As preocupações levantadas pela resolução CFM nº 2.416/2024 impactam não apenas a Enfermagem e as diferentes categorias profissionais da saúde, mas, sobretudo, a saúde da população brasileira. Um dos pontos críticos é de natureza jurídica: a resolução busca proibir ações que já não são exclusivamente atribuídas aos médicos, em virtude dos vetos da Lei 12.842/2013 (Ato Médico), que regulamenta o exercício da Medicina. Essa lei foi amplamente debatida na sociedade brasileira e os vetos foram mantidos pelo Parlamento, o que torna a resolução do CFM uma afronta à legislação existente. O Conselho Federal de Enfermagem expressou sua posição sobre a questão e buscará medidas judiciais contra o CFM, algo que outros conselhos profissionais também podem considerar.
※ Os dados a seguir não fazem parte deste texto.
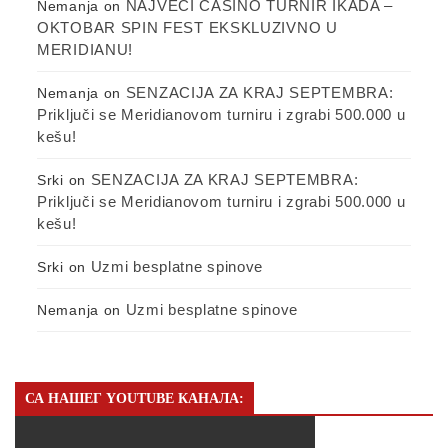
NAJVEĆI CASINO TURNIR IKADA –
Nemanja
on
OKTOBAR SPIN FEST EKSKLUZIVNO U
MERIDIANU!
SENZACIJA ZA KRAJ SEPTEMBRA:
Nemanja
on
Priključi se Meridianovom turniru i zgrabi 500.000 u
kešu!
SENZACIJA ZA KRAJ SEPTEMBRA:
Srki
on
Priključi se Meridianovom turniru i zgrabi 500.000 u
kešu!
Uzmi besplatne spinove
Srki
on
Uzmi besplatne spinove
Nemanja
on
СА НАШЕГ YOUTUBE КАНАЛА: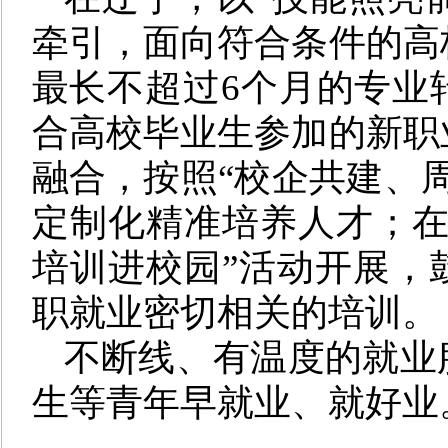
牵引，面向符合条件的高
最长不超过6个月的专业
合高校毕业生参加的新职
融合，按照“校企共建、
定制化精准培养人才；在
培训进校园”活动开展，
职就业密切相关的培训。
不断线、有温度的就业
生等青年早就业、就好业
Do ponto de vista técnico, observa-se que essa resolução caminha na contramão das recomendações globais e das evidências científicas no que se refere ao trabalho interprofissional, que requer a interação e comunicação entre os profissionais para integração das ações de saúde e o reconhecimento dos saberes e práticas de cada uma das diversas áreas que compõem as equipes. Estudos têm mostrado a efetividade da prática colaborativa no que se refere à satisfação dos usuários com o atendimento, à melhoria na adesão às terapêuticas medicamentosas, ao acesso e utilização dos serviços de saúde, com redução de tempos de espera e redução em taxas de readmissão e complicações de doenças.
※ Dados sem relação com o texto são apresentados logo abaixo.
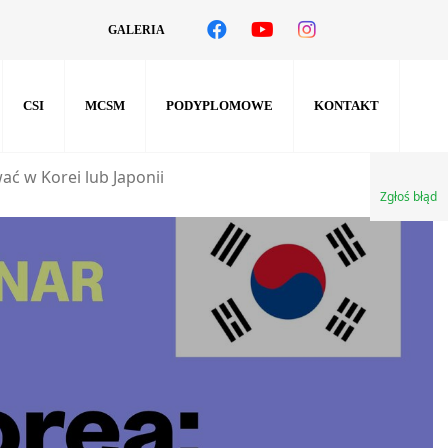
GALERIA
CSI
MCSM
PODYPLOMOWE
KONTAKT
ać w Korei lub Japonii
Zgłoś błąd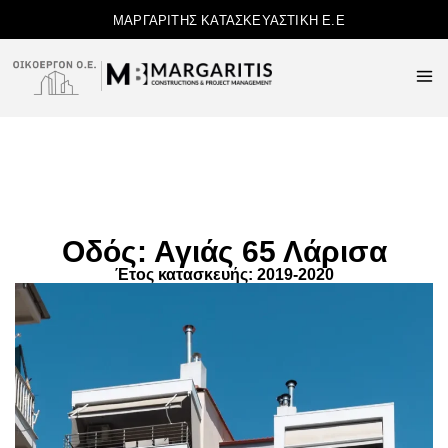
ΜΑΡΓΑΡΙΤΗΣ ΚΑΤΑΣΚΕΥΑΣΤΙΚΗ Ε.Ε
Οδός: Αγιάς 65 Λάρισα
Έτος κατασκευής: 2019-2020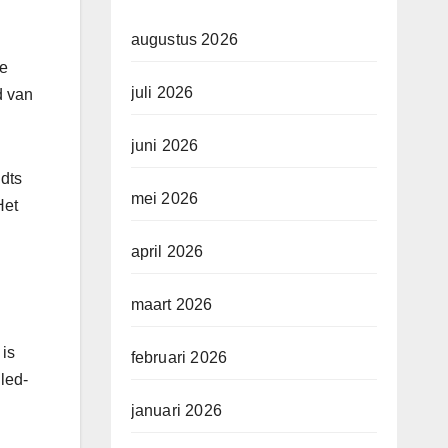
augustus 2026
re
juli 2026
d van
juni 2026
idts
mei 2026
Het
april 2026
maart 2026
 is
februari 2026
led-
januari 2026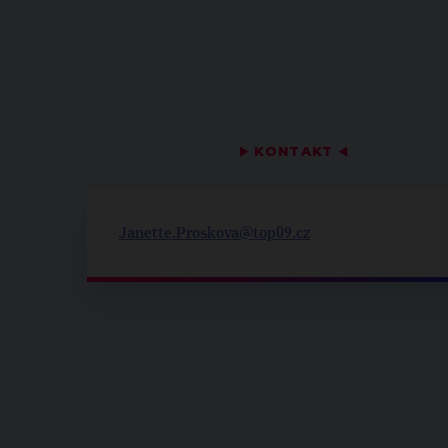
▶
KONTAKT
◀
Janette.Proskova@top09.cz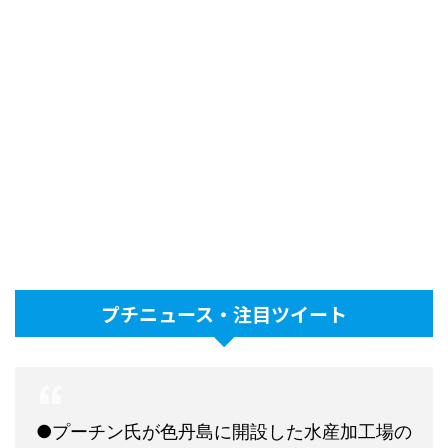
プチニュース・注目ツイート
●プーチン氏が色丹島に開設した水産加工場の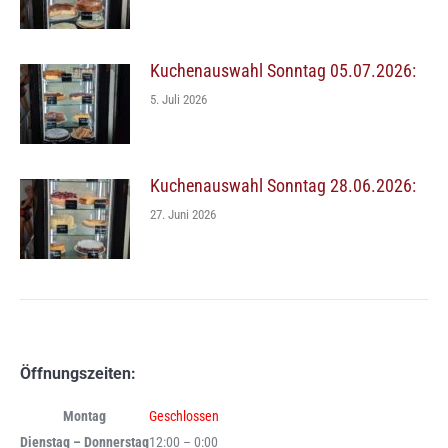
Kuchenauswahl Sonntag 05.07.2026:
5. Juli 2026
Kuchenauswahl Sonntag 28.06.2026:
27. Juni 2026
Öffnungszeiten:
Montag
Geschlossen
Dienstag – Donnerstag
12:00 – 0:00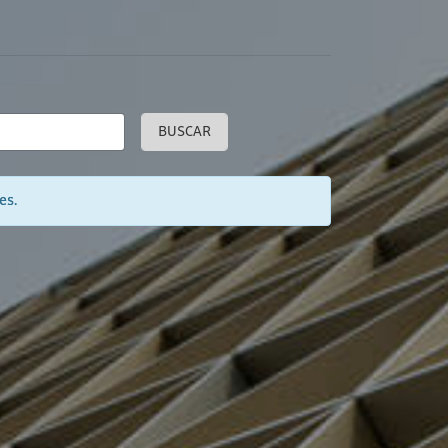
BUSCAR
es.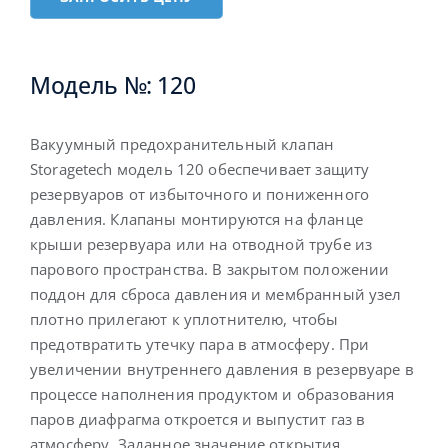
Русский
Модель №: 120
Вакуумный предохранительный клапан
Storagetech модель 120 обеспечивает защиту
резервуаров от избыточного и пониженного
давления. Клапаны монтируются на фланце
крыши резервуара или на отводной трубе из
парового пространства. В закрытом положении
поддон для сброса давления и мембранный узел
плотно прилегают к уплотнителю, чтобы
предотвратить утечку пара в атмосферу. При
увеличении внутреннего давления в резервуаре в
процессе наполнения продуктом и образования
паров диафрагма откроется и выпустит газ в
атмосферу. Заданное значение открытия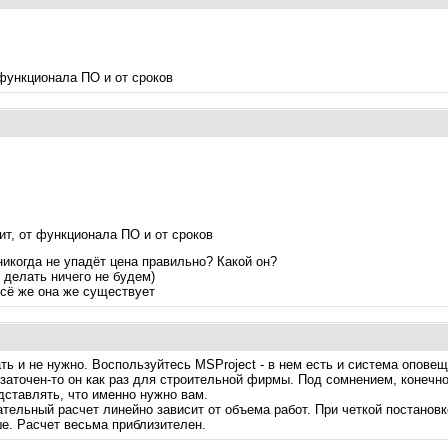
 функционала ПО и от сроков
ит, от функционала ПО и от сроков
никогда не упадёт цена правильно? Какой он?
 делать ничего не будем)
всё же она же существует
ть и не нужно. Воспользуйтесь MSProject - в нем есть и система опове
заточен-то он как раз для строительной фирмы. Под сомнением, конечно,
дставлять, что именно нужно вам.
ательный расчет линейно зависит от объема работ. При четкой постанов
ше. Расчет весьма приблизителен.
Adicionalmente, há um aspecto político a ser observado: o SUS, como um sistema de saúde, promove o trabalho interprofissional e a integração dos serviços prestados por diferentes profissionais. Exemplos bem-sucedidos, como as equipes de Saúde da Família, os Núcleos Ampliados de Saúde da Família, as equipes Multiprofissionais, bem como as experiências nos Centros de Atenção Psicossocial e as Redes de Atenção em Saúde, espalhadas pelo país, demonstram a efetividade e importância dessa abordagem colaborativa. 

Por fim, é válido considerar que a resolução se opõe às diretrizes que promovem a interprofissionalidade na formação dos profissionais de saúde. As Diretrizes Curriculares Nacionais da Medicina incentivam a interprofissionalidade, o que envolve a formação para o trabalho em equipe de maneira colaborativa com profissionais de outras áreas. Ao defender a resolução 2416, o CFM parece não considerar as diretrizes que orientam sua própria formação. 

Essas questões levantam reflexões sobre o contexto atual da saúde, evidenciando uma posição que propõe a centralização do poder, ao invés de apoiar um modelo de atendimento que priorize as necessidades das pessoas. A recente resolução do CFM, lançada em um momento simbólico de aniversário de 34 anos de existência do SUS, pode sinalizar uma desconexão com as políticas públicas de saúde e de bem-estar, possivelmente comprometendo o acesso, a qualidade e a efetividade da assistência à saúde da população brasileira.